Amongst the broad class of ‘faery beasts’ there is a clear category of female monsters, creatures we often label as hags. The dividing lines between hags, giantesses and witches are not always very clear and many of the Highland Scottish ‘hobgoblins,’ the gruagach, glaistig and uruisg, are primarily encountered as large, violent and unsightly females. In similar fashion, the dividing line between ‘hags’ and banshees is not exact- an important point to bear in mind when we realise that banshee (bean sith) means nothing more than ‘fairy woman.’ Likewise, the closely related bean nighe is nothing more or less than a ‘washer woman.’

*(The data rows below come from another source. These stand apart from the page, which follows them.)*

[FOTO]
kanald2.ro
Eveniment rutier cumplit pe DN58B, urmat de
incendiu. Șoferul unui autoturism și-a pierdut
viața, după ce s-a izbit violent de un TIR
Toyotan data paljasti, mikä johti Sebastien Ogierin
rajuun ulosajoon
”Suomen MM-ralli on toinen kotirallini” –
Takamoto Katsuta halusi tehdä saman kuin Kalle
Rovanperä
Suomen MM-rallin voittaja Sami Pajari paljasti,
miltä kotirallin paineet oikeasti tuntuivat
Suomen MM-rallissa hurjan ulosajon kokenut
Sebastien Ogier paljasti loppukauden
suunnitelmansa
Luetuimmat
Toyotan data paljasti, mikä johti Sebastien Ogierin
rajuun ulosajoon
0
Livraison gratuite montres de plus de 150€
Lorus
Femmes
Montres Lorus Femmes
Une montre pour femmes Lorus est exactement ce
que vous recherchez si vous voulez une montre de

In Scotland the best known ‘hag’ is the cailleach, a word generally glossed as ‘witch.’ For example, on the hills over Glendaruel there is a large stone called the cailleach-bhear, the ‘huge hag,’ which is said really to be a woman who herds cattle on the uplands. She has been described as the thunder personified; when she is angry she causes floods and, if cattle go missing during storms, it is because she has stolen them.

The banshee is best known popularly for singing at the time of a death. In the Scottish Highlands, this was particularly the role of the female being called the caointeach (the keener) but the bean nighe often marked impending death by washing the clothes or shrouds of those foredoomed to perish. Indicative of the combined, and complex, nature of these traditions is the Cowie of Goranberry Tower in Roxburghshire in the Scottish Borders. This male being bore all the hallmarks of a broonie (brownie) in that he got in peat for the fires, herded the sheep, harvested the grain, cut up wood, spun wool and ground corn. However, if he lamented, it was the sign of an imminent death in the family.

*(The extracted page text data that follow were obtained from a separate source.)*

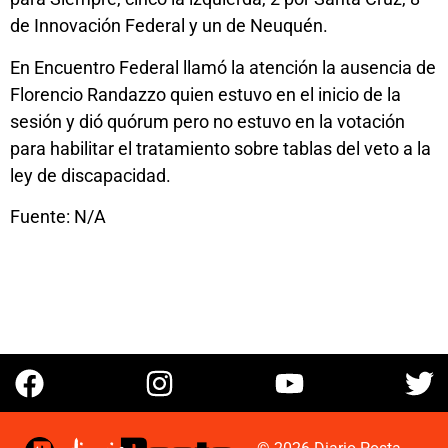
de Innovación Federal y un de Neuquén.
En Encuentro Federal llamó la atención la ausencia de
Florencio Randazzo quien estuvo en el inicio de la
sesión y dió quórum pero no estuvo en la votación
para habilitar el tratamiento sobre tablas del veto a la
ley de discapacidad.
Fuente: N/A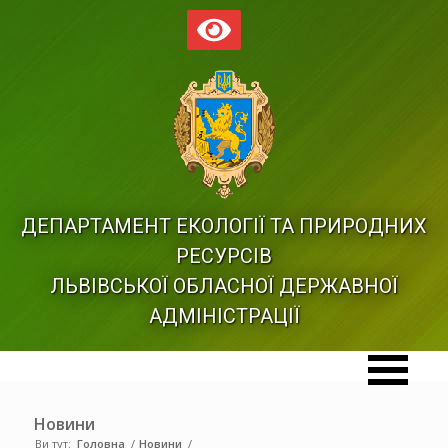
ДЕПАРТАМЕНТ ЕКОЛОГІЇ ТА ПРИРОДНИХ
РЕСУРСІВ
ЛЬВІВСЬКОЇ ОБЛАСНОЇ ДЕРЖАВНОЇ
АДМІНІСТРАЦІЇ
Новини
Ви тут:
Головна
/
Новини
/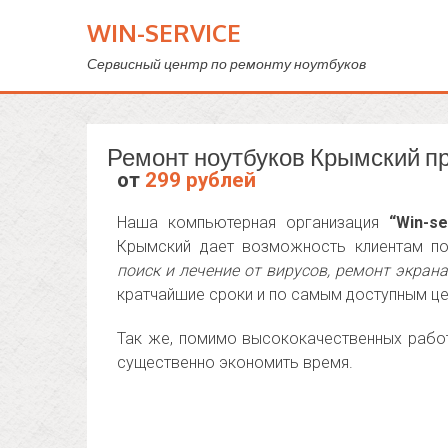
WIN-SERVICE
Сервисный центр по ремонту ноутбуков
Ремонт ноутбуков Крымский п
от
299 рублей
Наша компьютерная организация
“Win-se
Крымский дает возможность клиентам по
поиск и лечение от вирусов, ремонт экран
кратчайшие сроки и по самым доступным це
Так же, помимо высококачественных работ
существенно экономить время.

All the examples given so far are Scottish, but the Isle of Man had its own cailleach, known as the Caillagh ny Groamagh who was linked (like the Scottish one) to bad weather and the changing seasons. Wales too had its own versions of the hags and the banshees (the latter being called the cyhyraeth). The latter would be encountered first as a fierce rushing sound in the air, followed by a shriek that was so loud and appalling that listeners might be thrown to the ground. The cyhyraeth‘s cry presages an imminent death and the sound is heard to travel from the doomed individual’s home to the place of burial. In addition, the creature is often heard in advance of bad weather and it cries out three times, each quieter than the last, dwindling to a death rattle. An encounter with the cyhyraeth recounted in the Carmarthen Journal during September 1831 described a woman with black, dishevelled hair, deeply furrowed cheeks and corpse-like skin, loose lips, long, black fangs and horrible gashes on her body. In a manner reminiscent of the bean-nighe, she splashed her hands in a stream and wailed for her husband. Understandably, the witness fainted away in terror.

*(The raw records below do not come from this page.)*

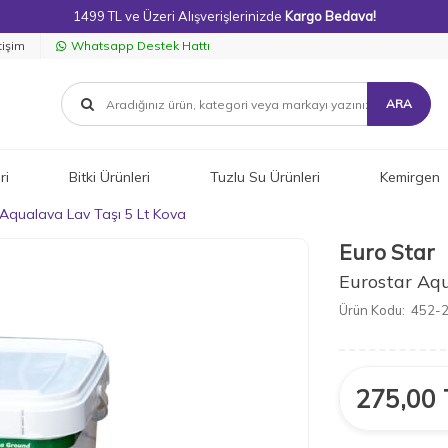
1499 TL ve Üzeri Alışverişlerinizde
Kargo Bedava!
tişim
Whatsapp Destek Hattı
ARA
ri
Bitki Ürünleri
Tuzlu Su Ürünleri
Kemirgen
 Aqualava Lav Taşı 5 Lt Kova
Euro Star
Eurostar Aqu
Ürün Kodu:
452-
275,00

Another Welsh type of hag is the gwrach y rhibin, a being in the form of an immense and very hideous girl. The name has been explained as meaning ‘the hag of the dribble,’ the dribble being a trail of stones that she releases from the apron in which she carries them. She had coarse, bright red hair, sharp cheeks, a pointed nose and chin and just a few long and jagged teeth. She would appear suddenly to people at crossroads or at sharp turns in paths, howling horribly “Woe is me!” She might also appear outside the home of a sick person, calling their name. Her presence foretold the death either of the witness or of a relative of that unfortunate person. The former was an especially likely outcome, because her sudden appearance could either give the person a fatal shock or drive them mad with fear.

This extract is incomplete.